# [Exercise]
Reproduce, from the lines below, exactly the stretch that begins at the line containing "ic Orchestra dans" and ends at the line containing "e Vienne aux", both included.

# [Recorded information]
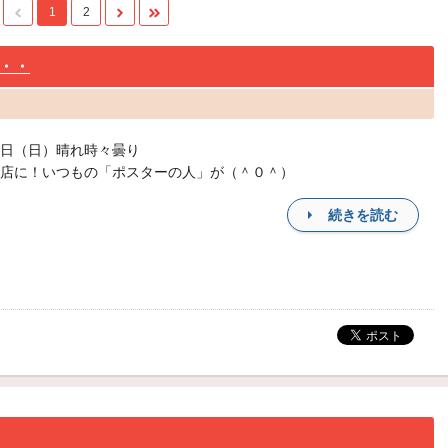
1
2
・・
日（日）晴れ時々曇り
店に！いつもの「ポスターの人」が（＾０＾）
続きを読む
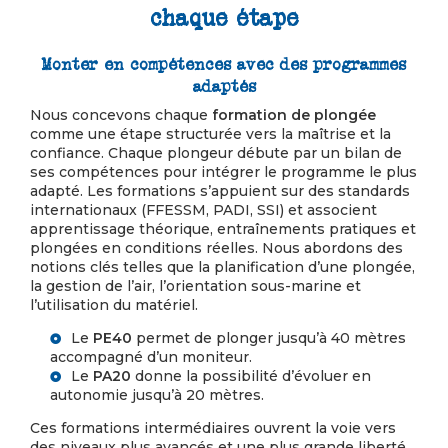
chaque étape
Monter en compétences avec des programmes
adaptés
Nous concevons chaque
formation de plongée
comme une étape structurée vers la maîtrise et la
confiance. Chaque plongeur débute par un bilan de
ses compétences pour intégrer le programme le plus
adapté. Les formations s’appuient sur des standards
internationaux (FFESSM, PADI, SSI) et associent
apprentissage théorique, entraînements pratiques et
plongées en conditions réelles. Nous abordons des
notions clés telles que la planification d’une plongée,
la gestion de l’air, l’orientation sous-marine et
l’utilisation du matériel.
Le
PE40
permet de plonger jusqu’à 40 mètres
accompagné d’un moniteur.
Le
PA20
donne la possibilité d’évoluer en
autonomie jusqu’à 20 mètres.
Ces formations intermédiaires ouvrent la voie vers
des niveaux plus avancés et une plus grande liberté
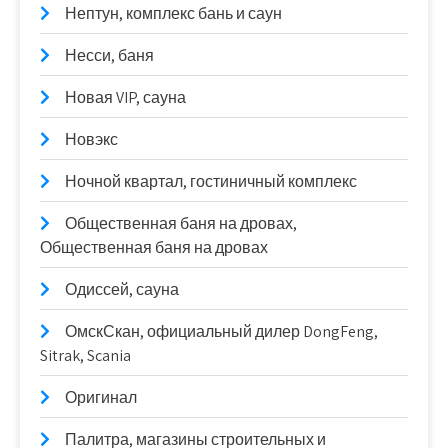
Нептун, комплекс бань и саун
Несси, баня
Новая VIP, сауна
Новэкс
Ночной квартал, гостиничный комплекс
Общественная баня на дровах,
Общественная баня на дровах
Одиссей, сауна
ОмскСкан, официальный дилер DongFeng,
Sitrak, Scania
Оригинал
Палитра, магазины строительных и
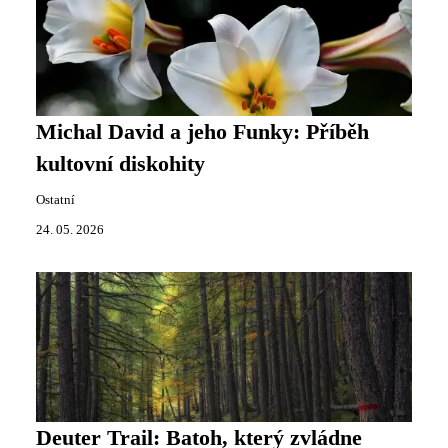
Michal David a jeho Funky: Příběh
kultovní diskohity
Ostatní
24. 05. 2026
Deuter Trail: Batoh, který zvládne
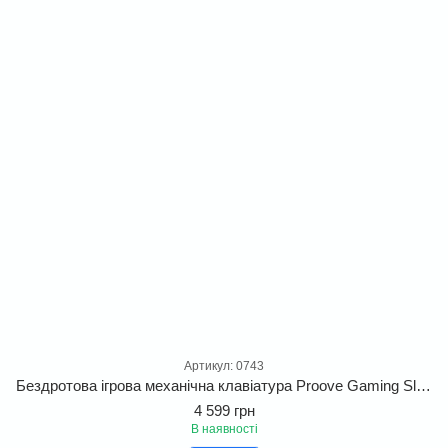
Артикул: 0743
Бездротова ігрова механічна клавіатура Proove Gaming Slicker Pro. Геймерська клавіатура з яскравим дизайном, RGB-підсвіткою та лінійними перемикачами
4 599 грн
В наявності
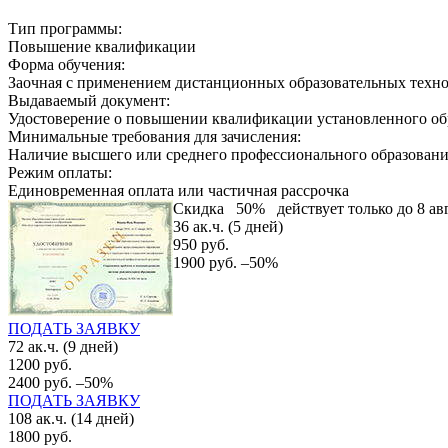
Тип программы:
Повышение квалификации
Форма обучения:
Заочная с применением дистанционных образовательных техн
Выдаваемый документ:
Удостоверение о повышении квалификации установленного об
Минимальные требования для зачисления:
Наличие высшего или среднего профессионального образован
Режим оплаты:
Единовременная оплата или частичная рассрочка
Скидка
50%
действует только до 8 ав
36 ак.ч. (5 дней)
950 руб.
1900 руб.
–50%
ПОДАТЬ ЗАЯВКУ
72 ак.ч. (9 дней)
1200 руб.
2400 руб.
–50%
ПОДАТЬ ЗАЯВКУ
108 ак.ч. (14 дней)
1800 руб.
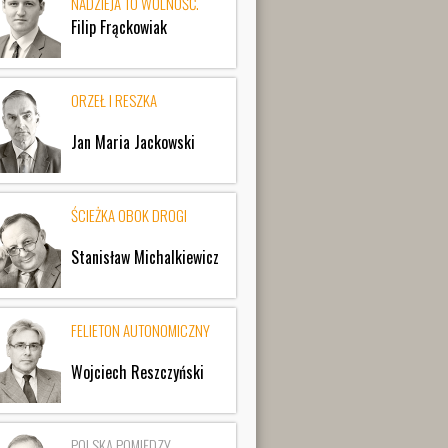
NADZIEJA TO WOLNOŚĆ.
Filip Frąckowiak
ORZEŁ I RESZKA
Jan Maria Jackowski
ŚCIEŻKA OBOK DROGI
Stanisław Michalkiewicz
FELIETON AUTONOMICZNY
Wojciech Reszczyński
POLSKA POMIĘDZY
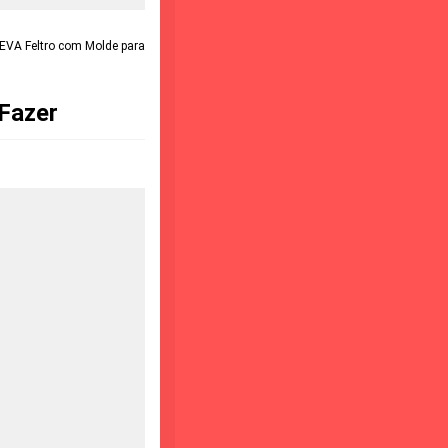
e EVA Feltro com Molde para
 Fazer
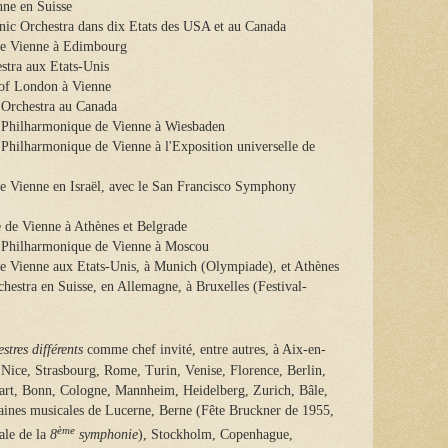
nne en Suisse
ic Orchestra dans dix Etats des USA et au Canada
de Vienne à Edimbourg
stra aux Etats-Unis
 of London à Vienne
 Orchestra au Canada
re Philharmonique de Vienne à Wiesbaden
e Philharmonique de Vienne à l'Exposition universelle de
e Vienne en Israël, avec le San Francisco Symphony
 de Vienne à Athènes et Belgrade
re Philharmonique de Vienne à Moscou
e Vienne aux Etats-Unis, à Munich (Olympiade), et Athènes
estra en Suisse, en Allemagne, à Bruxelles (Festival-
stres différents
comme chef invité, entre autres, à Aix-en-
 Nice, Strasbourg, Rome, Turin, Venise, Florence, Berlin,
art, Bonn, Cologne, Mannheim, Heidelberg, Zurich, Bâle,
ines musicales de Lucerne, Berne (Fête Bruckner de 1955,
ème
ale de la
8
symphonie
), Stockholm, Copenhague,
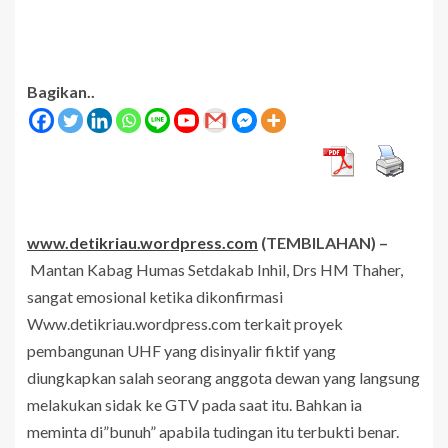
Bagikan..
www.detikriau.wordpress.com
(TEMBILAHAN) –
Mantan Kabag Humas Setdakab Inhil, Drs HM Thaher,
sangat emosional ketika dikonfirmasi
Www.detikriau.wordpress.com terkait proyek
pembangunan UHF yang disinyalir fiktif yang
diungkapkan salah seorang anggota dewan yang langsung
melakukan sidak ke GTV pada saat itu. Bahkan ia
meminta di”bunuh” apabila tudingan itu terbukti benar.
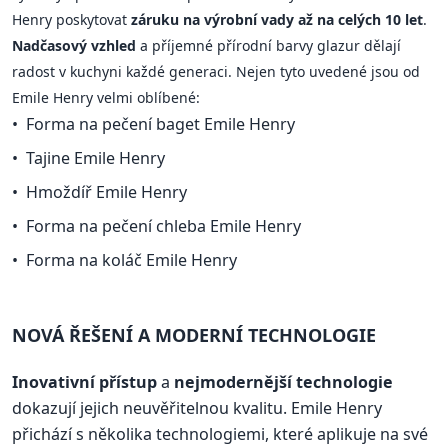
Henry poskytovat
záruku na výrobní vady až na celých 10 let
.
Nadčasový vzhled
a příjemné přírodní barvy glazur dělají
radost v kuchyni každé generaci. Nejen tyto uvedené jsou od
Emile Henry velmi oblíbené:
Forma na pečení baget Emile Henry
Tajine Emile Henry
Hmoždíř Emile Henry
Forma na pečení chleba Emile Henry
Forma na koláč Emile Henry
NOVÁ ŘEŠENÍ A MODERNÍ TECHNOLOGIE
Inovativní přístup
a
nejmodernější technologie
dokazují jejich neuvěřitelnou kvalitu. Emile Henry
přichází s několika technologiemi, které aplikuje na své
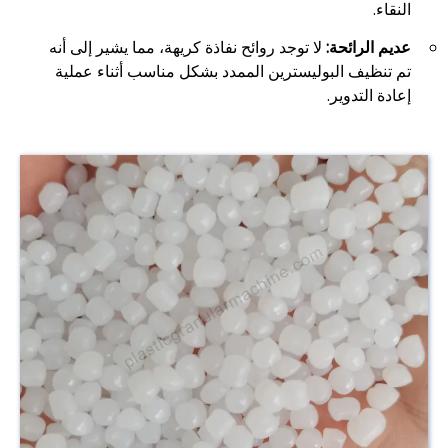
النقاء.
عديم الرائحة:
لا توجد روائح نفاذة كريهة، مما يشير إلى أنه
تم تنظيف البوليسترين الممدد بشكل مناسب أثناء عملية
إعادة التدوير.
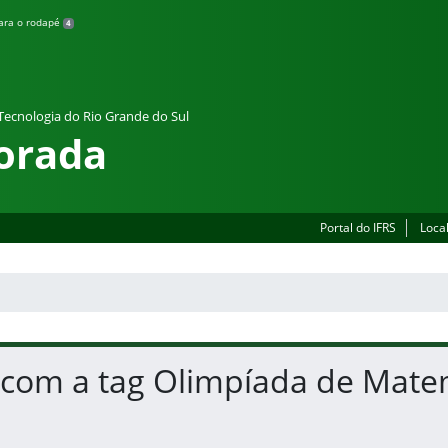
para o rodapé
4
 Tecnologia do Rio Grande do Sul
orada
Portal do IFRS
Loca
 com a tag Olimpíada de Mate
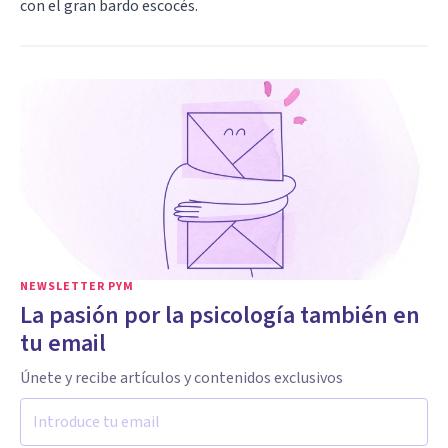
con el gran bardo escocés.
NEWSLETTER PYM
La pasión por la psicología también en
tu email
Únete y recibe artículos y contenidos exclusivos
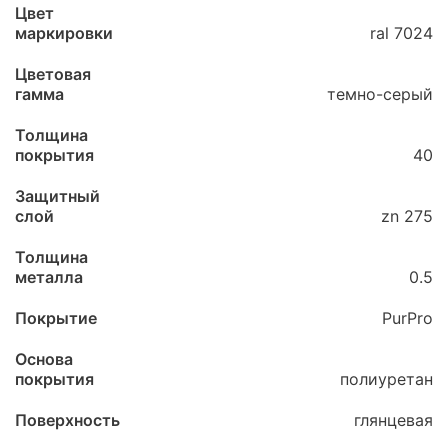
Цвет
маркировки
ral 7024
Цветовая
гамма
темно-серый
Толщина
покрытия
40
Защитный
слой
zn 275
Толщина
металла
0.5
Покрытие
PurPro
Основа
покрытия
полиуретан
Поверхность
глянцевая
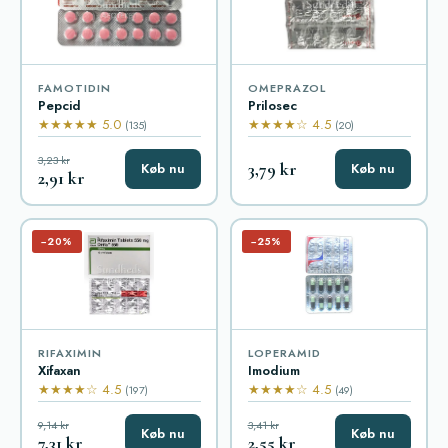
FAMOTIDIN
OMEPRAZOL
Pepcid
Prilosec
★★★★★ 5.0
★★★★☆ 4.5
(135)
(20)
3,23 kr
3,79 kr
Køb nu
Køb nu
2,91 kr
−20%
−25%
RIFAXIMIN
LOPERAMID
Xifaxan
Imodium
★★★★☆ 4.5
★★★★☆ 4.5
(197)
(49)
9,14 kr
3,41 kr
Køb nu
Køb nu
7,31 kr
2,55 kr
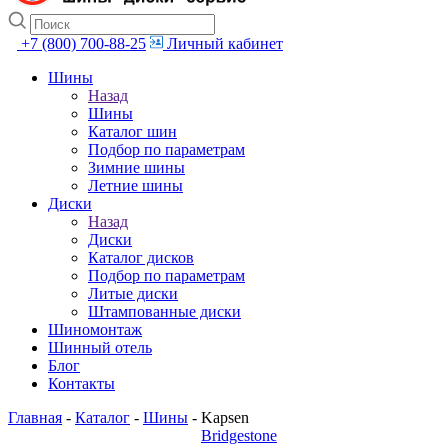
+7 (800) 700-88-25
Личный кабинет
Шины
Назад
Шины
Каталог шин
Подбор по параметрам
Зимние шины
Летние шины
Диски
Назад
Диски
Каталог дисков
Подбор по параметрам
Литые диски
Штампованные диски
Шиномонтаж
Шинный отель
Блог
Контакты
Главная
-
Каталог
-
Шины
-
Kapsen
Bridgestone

# [Solution to this problem]
ic Orchestra dans dix Etats des USA et au Canada
de Vienne à Edimbourg
stra aux Etats-Unis
 of London à Vienne
 Orchestra au Canada
re Philharmonique de Vienne à Wiesbaden
e Philharmonique de Vienne à l'Exposition universelle de
e Vienne en Israël, avec le San Francisco Symphony
 de Vienne à Athènes et Belgrade
re Philharmonique de Vienne à Moscou
e Vienne aux Etats-Unis, à Munich (Olympiade), et Athènes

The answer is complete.